— TASK TO CARRY OUT —
Only lines with the word "avec" belong in the answer; copy them from the records below.

[DATASET Boundary: Start]

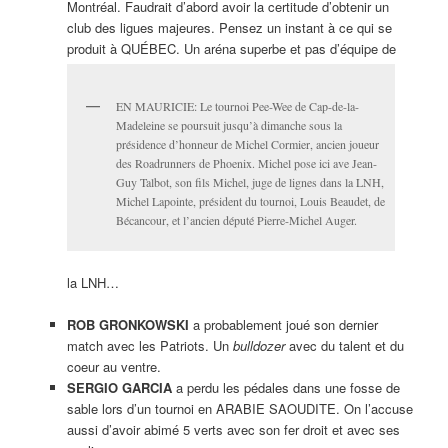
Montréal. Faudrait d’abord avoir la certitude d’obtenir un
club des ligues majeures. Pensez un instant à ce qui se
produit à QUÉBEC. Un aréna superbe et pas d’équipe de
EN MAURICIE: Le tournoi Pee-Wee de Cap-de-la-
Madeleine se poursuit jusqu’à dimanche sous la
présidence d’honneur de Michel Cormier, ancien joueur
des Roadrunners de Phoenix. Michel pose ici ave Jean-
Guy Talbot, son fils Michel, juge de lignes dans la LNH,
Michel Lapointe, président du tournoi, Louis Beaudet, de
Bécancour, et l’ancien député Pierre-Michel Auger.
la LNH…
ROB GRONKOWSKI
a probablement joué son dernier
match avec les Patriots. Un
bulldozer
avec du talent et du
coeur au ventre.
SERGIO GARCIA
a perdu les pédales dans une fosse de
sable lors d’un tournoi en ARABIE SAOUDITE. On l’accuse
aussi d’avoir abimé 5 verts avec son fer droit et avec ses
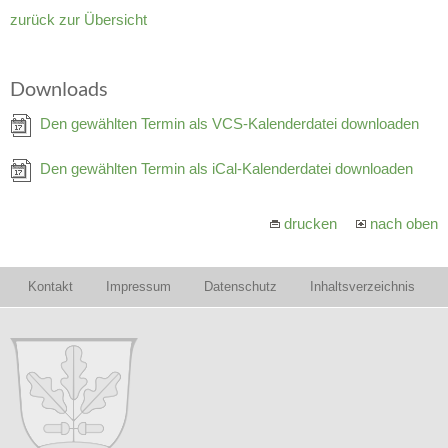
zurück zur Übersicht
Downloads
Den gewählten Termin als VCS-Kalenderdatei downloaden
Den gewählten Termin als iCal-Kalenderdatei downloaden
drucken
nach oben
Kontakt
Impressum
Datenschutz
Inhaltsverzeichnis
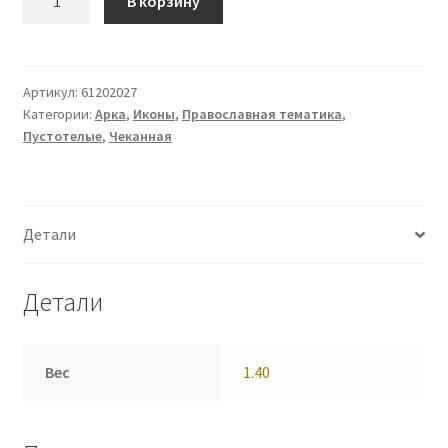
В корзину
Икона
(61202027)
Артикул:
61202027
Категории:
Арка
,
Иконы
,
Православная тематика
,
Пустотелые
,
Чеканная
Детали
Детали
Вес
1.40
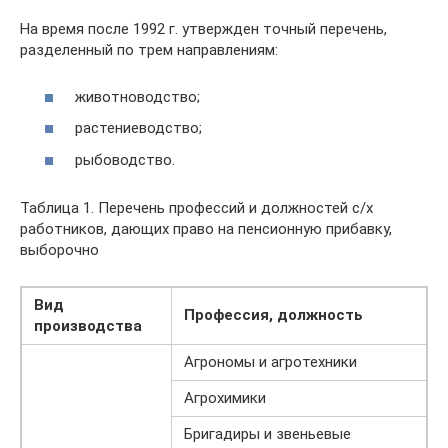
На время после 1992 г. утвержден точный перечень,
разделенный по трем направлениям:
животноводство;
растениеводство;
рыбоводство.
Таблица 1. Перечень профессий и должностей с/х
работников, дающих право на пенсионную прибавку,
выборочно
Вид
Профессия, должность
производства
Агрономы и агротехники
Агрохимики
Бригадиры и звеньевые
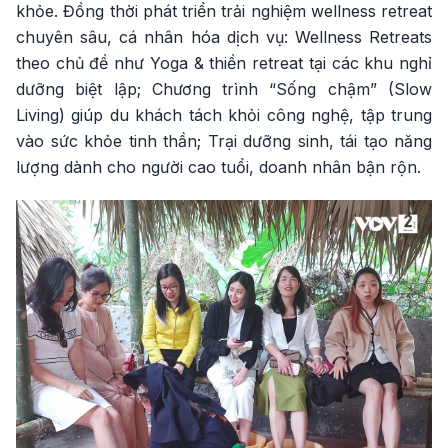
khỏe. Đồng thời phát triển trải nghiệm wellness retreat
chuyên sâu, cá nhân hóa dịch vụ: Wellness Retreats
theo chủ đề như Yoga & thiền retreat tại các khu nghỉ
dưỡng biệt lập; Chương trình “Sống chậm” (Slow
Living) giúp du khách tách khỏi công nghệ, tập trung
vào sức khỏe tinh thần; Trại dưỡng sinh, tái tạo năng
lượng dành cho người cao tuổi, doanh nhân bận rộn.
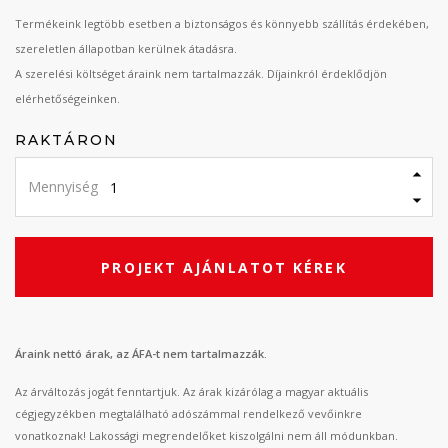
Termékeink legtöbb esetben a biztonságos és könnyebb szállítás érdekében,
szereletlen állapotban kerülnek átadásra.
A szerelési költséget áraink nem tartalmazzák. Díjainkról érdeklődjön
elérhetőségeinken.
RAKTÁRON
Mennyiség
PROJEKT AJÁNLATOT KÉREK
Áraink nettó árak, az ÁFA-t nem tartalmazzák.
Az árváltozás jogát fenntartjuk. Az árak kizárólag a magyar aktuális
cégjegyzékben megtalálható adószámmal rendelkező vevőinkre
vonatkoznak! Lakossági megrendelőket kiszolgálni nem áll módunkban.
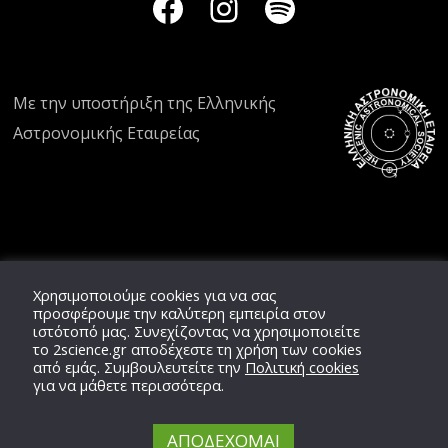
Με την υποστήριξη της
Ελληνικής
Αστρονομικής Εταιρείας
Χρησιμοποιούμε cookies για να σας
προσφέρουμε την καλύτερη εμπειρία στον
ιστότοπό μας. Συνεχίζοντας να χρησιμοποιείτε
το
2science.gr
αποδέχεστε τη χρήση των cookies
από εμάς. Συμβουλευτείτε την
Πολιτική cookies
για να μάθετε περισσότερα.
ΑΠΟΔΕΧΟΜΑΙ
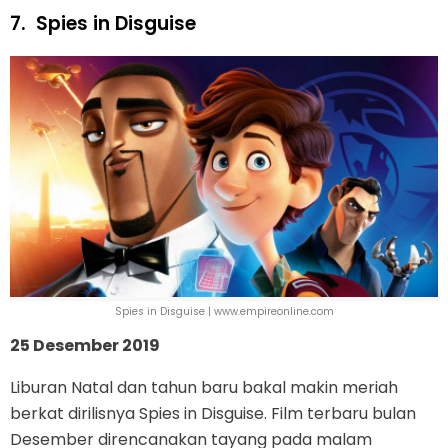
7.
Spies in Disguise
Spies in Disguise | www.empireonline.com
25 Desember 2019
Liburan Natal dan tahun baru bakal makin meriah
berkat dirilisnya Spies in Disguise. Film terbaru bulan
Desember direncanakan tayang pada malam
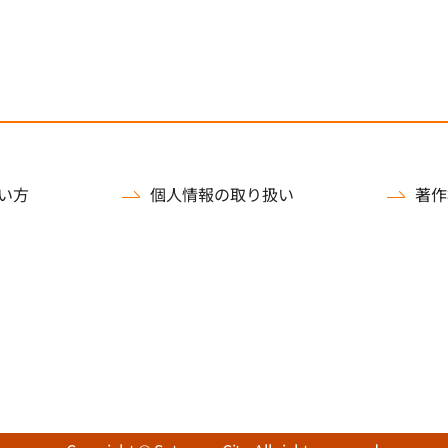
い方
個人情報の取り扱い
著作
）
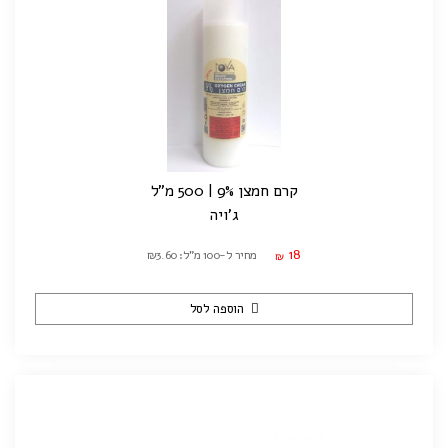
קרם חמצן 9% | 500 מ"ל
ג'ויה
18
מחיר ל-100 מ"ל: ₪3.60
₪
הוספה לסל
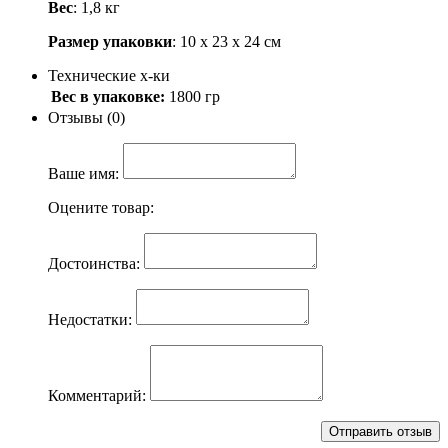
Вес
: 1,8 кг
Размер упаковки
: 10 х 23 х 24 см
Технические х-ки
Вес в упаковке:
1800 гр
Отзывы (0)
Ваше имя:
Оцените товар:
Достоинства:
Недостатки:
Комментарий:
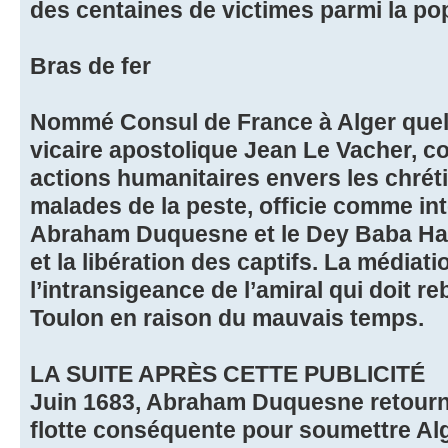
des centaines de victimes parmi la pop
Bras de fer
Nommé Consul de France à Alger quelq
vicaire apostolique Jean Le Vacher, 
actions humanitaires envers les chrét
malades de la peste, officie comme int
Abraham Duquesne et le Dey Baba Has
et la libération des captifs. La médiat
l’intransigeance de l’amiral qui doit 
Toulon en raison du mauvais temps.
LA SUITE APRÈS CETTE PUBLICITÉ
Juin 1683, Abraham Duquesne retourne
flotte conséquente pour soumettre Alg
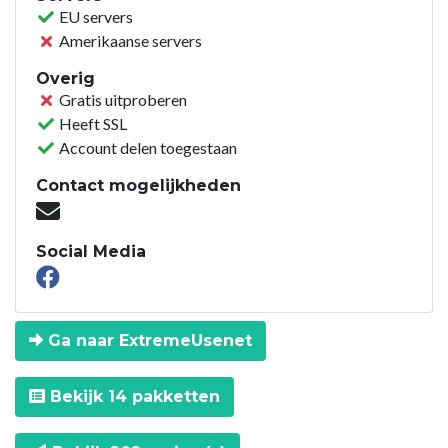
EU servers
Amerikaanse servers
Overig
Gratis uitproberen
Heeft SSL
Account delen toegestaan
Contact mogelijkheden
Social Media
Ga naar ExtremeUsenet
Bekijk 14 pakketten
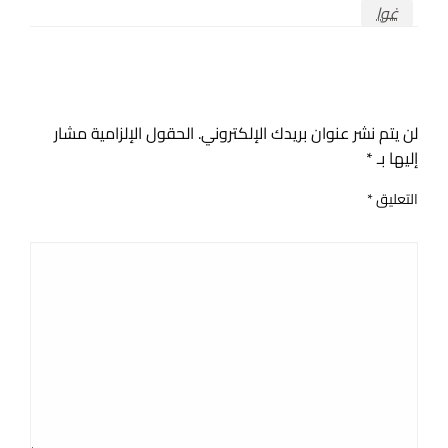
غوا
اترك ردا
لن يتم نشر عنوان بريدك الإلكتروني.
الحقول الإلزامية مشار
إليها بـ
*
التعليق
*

[DATASET Boundary: End]

— SOLUTION FOR THIS TASK —
match avec les Patriots. Un
avec du talent et du
aussi d’avoir abimé 5 verts avec son fer droit et avec ses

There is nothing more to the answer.